Point de vue d'expert

La nature en ville, facteur de santé et de bien-être : points de vue de Lise Bourdeau-Lepage et Florence Marin-Poillot

Depuis la révolution industrielle, la nature est fréquemment pensée en opposition au milieu urbain. L’urbanisation, les pollutions combinées de l’air et du sol, la densification de nos villes sont en partie à l’origine d’un sentiment d’urgence : celui d’une nécessité de « verdir » notre environnement urbain – espaces publics comme privés – afin de rendre les villes plus saines.

Aménager un urbanisme favorable à la santé ne va cependant pas de soi et ne relève pas du domaine de compétence traditionnel des collectivités locales. Aussi, ce travail sur la morphologie urbaine pose la question fondamentale du rapport de l’Homme à la nature et à l’urbain, entre désir de bien-être et besoin de santé.

La Fabrique de la Cité a invité Lise Bourdeau-Lepage, professeur en géographie (Université Jean Moulin, Lyon 3) et docteure en économie, et Florence Marin-Poillot, présidente-directrice générale d’Urbalia (société de conseil en biodiversité et agriculture urbaine), pour discuter du retour de la nature en ville, de ses représentations et des enjeux de bien-être et de santé associés.

LFDLC : Quelle définition pourrait-on donner à la nature en ville et quelles en sont les caractéristiques principales ?

Lise Bourdeau-Lepage : La nature est plurielle, ce mot recouvrant de très nombreuses significations. Elle peut être végétale, animale, minérale ; solide ou fluide. Elle peut renvoyer à de nombreuses acceptions : les quatre éléments, la faune (sauvage ou domestique), les nuisibles, les cours d’eau, les phénomènes météorologiques. En découlent de multiples paramètres à prendre en compte dans les choix d’aménagement, comme la morphologie du terrain, la qualité de l’air ou encore la lumière (on parle à ce titre de droit à l’ensoleillement).

La nature en ville appartient au registre du sensible et des représentations. Selon Nathalie Blanc [i], la nature peut être qualifiée de banale ; elle est socialisée, désirée, produite. Quelle est donc la nature désirée par les citadins ? Le désir est propre à chacun mais est également le fruit d’une construction sociale : selon son milieu social, le désir de nature d’un individu peut varier.

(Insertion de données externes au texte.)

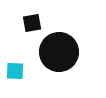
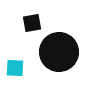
cyan square: moved 3 px up
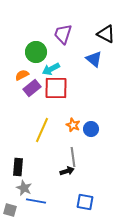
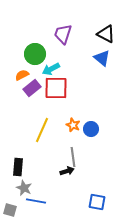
green circle: moved 1 px left, 2 px down
blue triangle: moved 8 px right, 1 px up
blue square: moved 12 px right
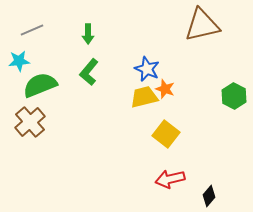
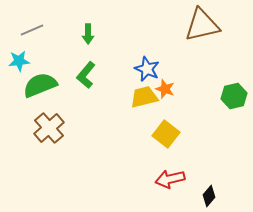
green L-shape: moved 3 px left, 3 px down
green hexagon: rotated 20 degrees clockwise
brown cross: moved 19 px right, 6 px down
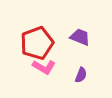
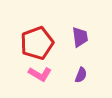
purple trapezoid: rotated 60 degrees clockwise
pink L-shape: moved 4 px left, 7 px down
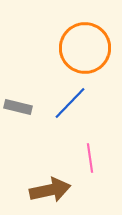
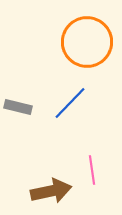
orange circle: moved 2 px right, 6 px up
pink line: moved 2 px right, 12 px down
brown arrow: moved 1 px right, 1 px down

La terminologie qu’utilise John Dixon Hunt [ii] est également intéressante. Il existe selon lui trois types de nature : vierge et sauvage ; l’alteram naturam de Cicéron, une nature exploitée par l’Homme pour satisfaire ses besoins (l’agriculture) ; et, enfin, la terza natura de Jacopo Bonfadio [iii] ou Bartolomeo Taegio [iv], la nature magnifiée par l’art, qui correspondrait aux jardins.

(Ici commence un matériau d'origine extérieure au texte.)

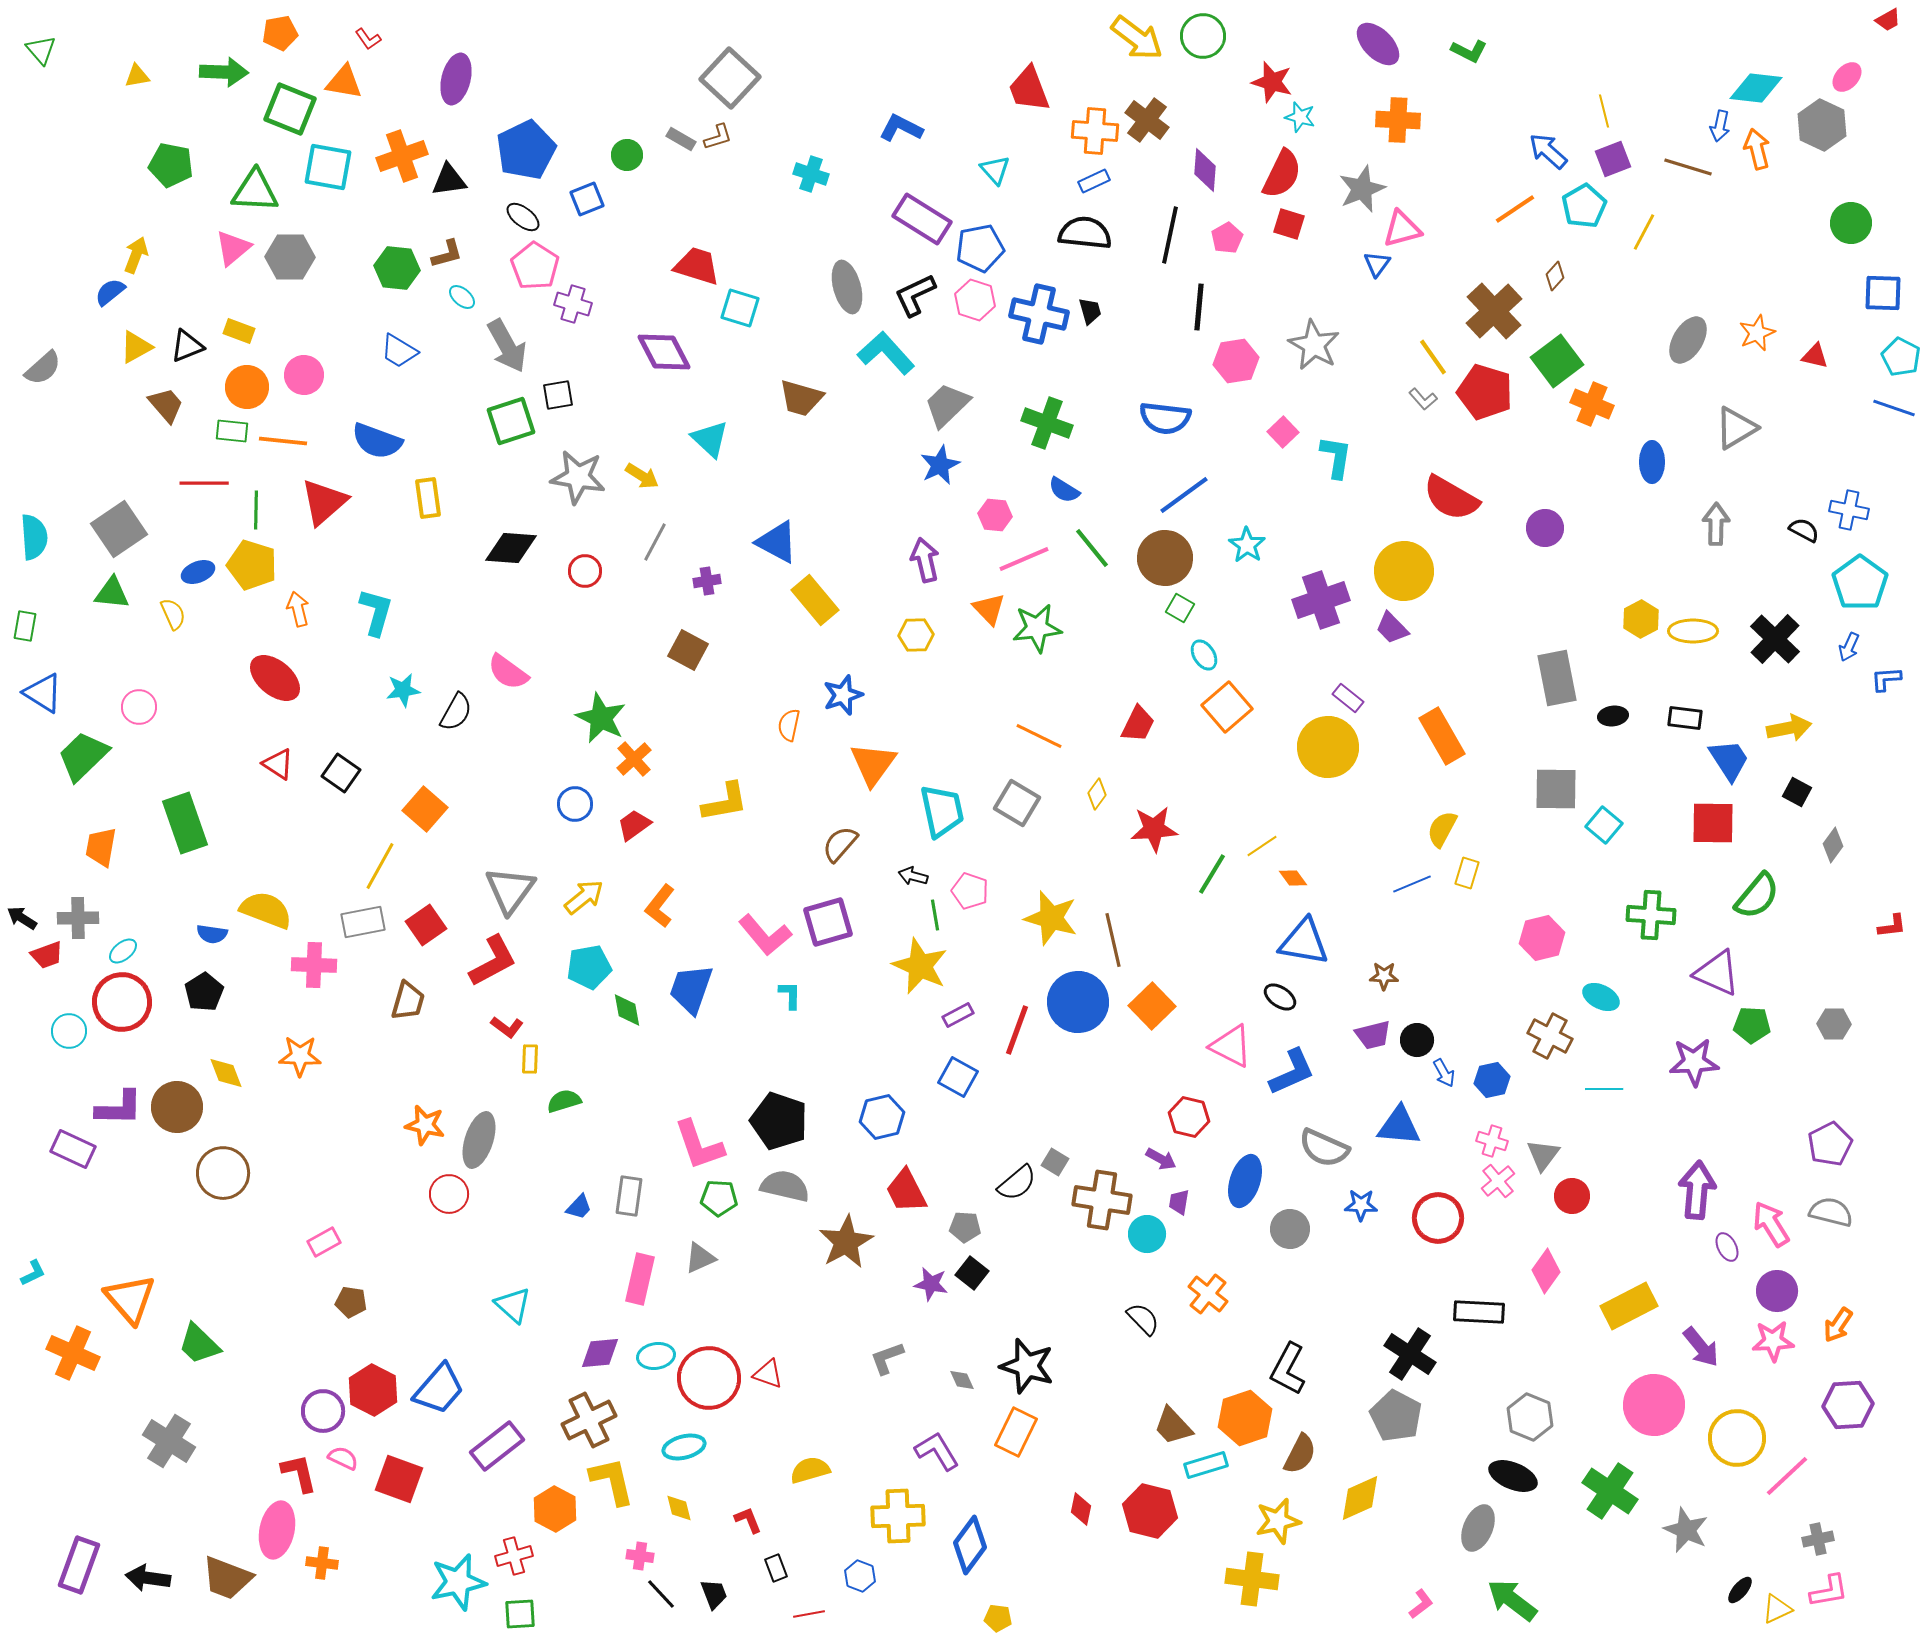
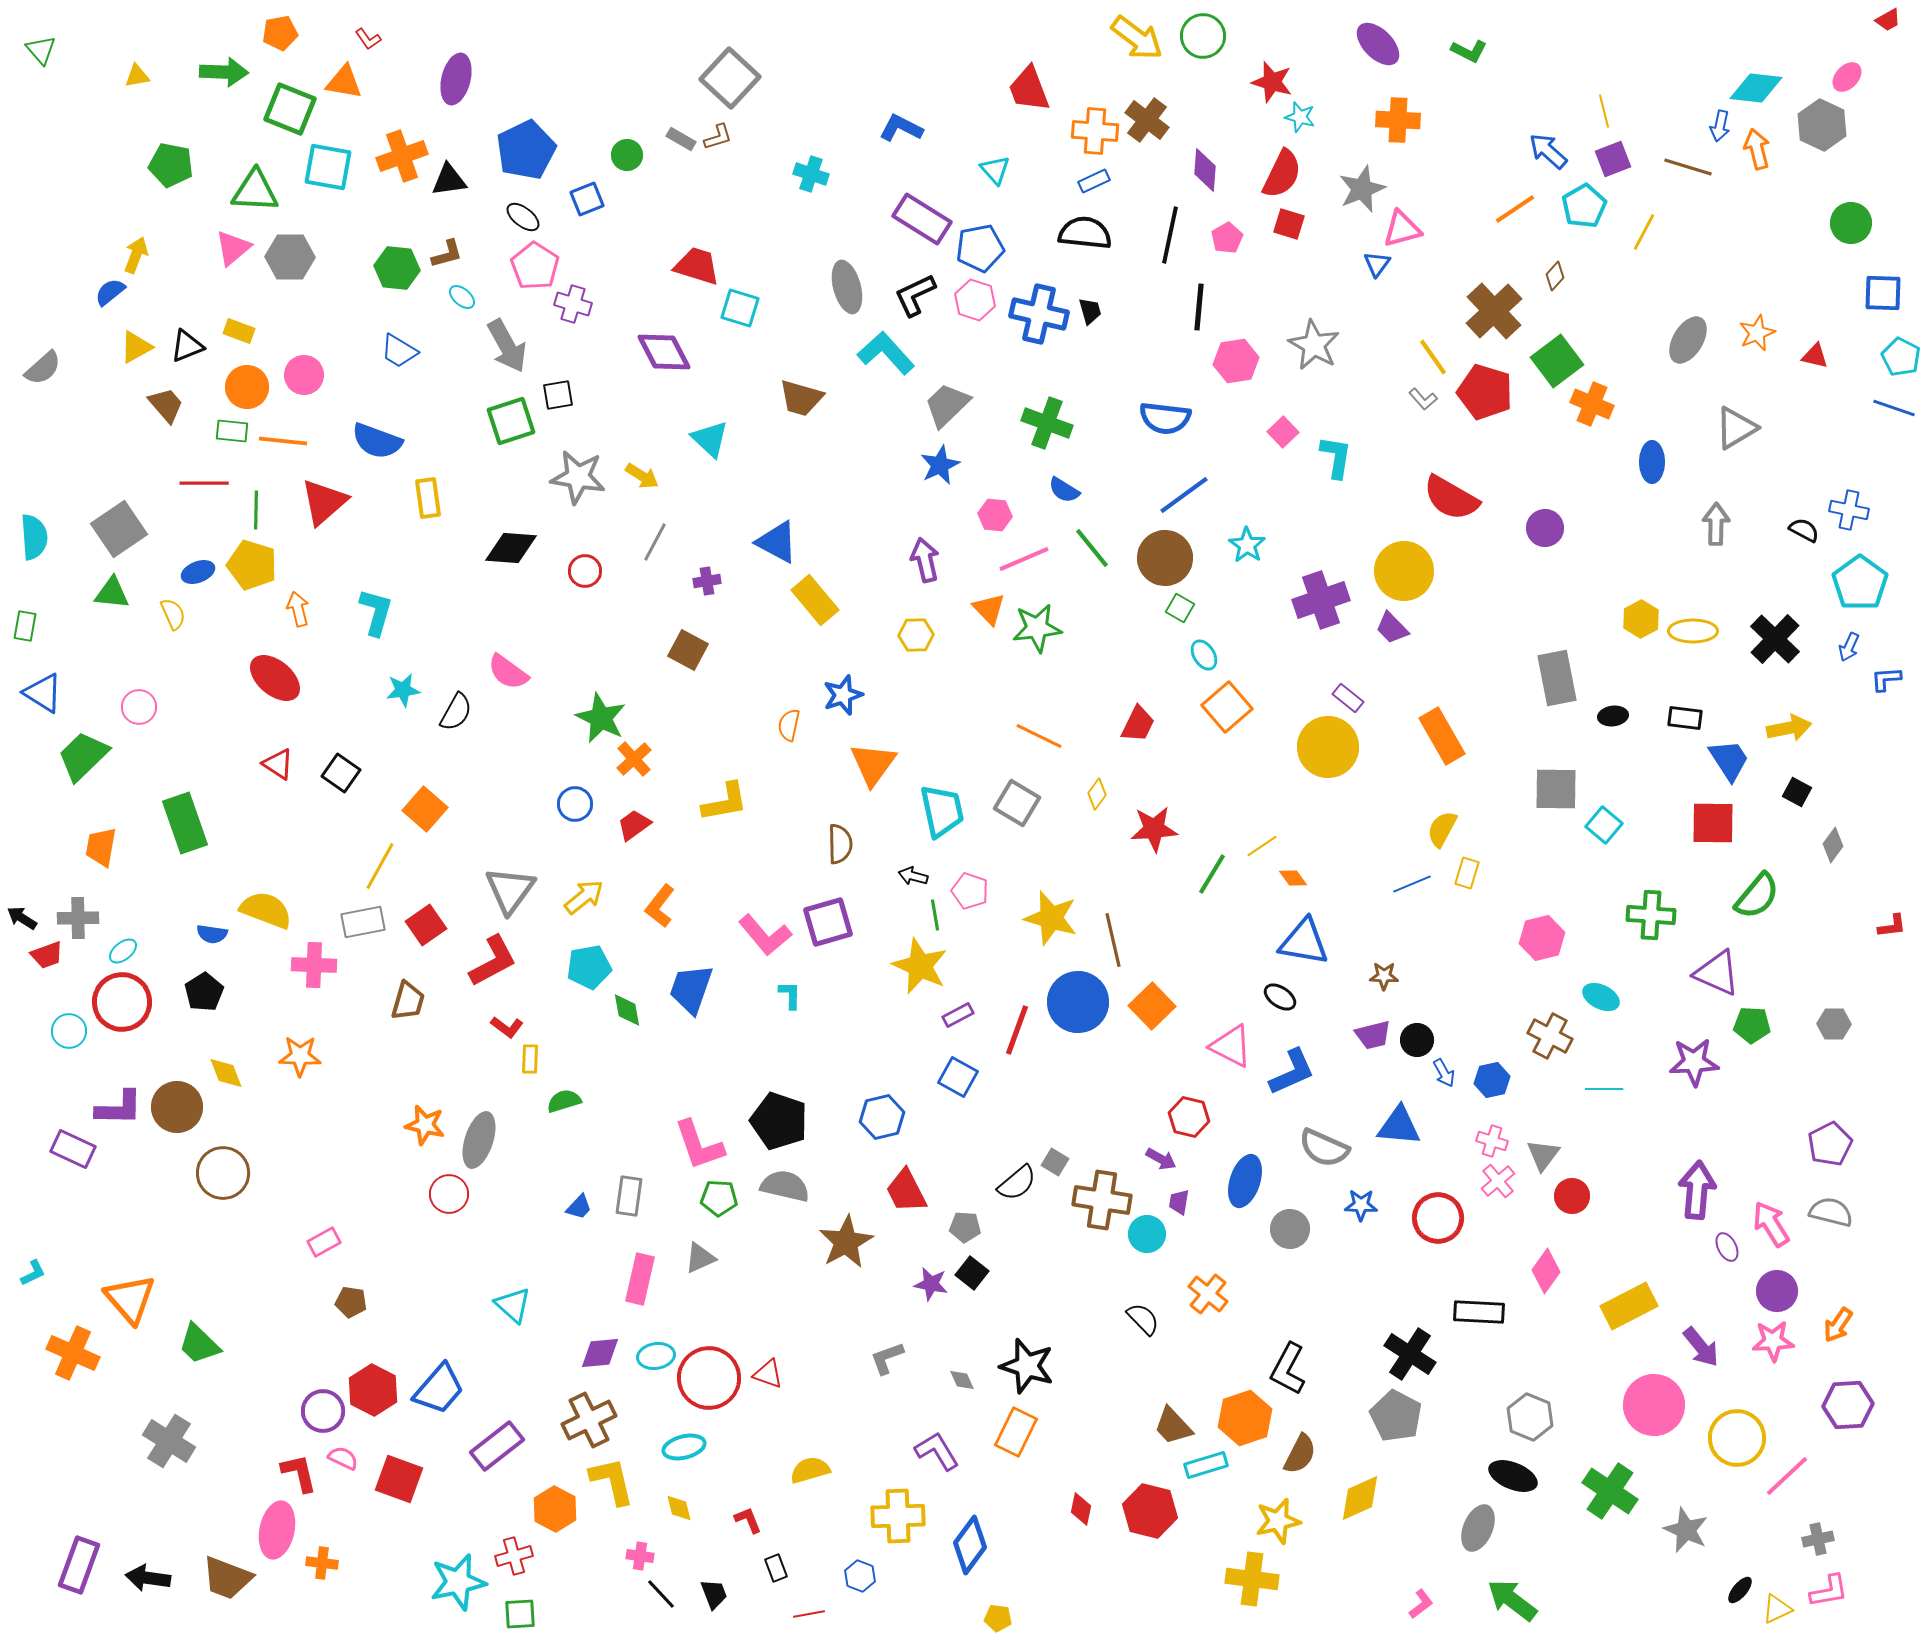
brown semicircle at (840, 844): rotated 138 degrees clockwise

Dans cette typologie, les citadins penchent aujourd’hui pour le deuxième type de nature, l’alteram naturam, avec toutefois quelques différences en fonction des nationalités : c’est, pour les Français, une nature verte, végétale, là où elle est plutôt bleue, fluviale, pour les Britanniques et les Allemands. En interrogeant les individus sur ce qu’est la nature en ville, les réponses les plus communes relèvent du registre matériel, de cette alteram naturam : ce que l’on souhaite, c’est une nature domestiquée, façonnée et confortable pour l’Homme, esthétique, mais surtout utile, comme si la nature était appelée au secours des maux de la ville.

La nature en ville appartient au registre du sensible et des représentations.

— Lise Bourdeau-Lepage

LFDLC : Peut-on parler d’un réveil des consciences sur le besoin d’un retour de la nature en ville ?

Florence Marin-Poillot : Le thème de la nature en ville relève effectivement d’une prise de conscience. Ces dernières années, les bilans annonçant de nouvelles pertes de la biodiversité[v] se sont multipliés. Cette érosion provient de la très forte urbanisation et de la perte continue en surfaces agricoles et en prairies. La diminution du nombre d’oiseaux s’observe tout autant à la campagne et en ville, du fait de l’utilisation de produits phytosanitaires et de pesticides. La baisse de la biodiversité est un facteur déterminant dans la volonté de réintroduire de la nature en ville.

Lise Bourdeau-Lepage : L’intérêt renouvelé pour la nature en milieu urbain vient en effet d’une sensibilité écologique liée notamment aux accidents dommageables pour l’environnement qui s’enchaînent depuis les années 1970. Cette sensibilité a même débouché sur le concept d’anthropocène (« l’ère de l’Homme »), le fait que l’activité des sociétés humaines a un impact significatif sur notre planète à toutes les échelles et sur tous les territoires.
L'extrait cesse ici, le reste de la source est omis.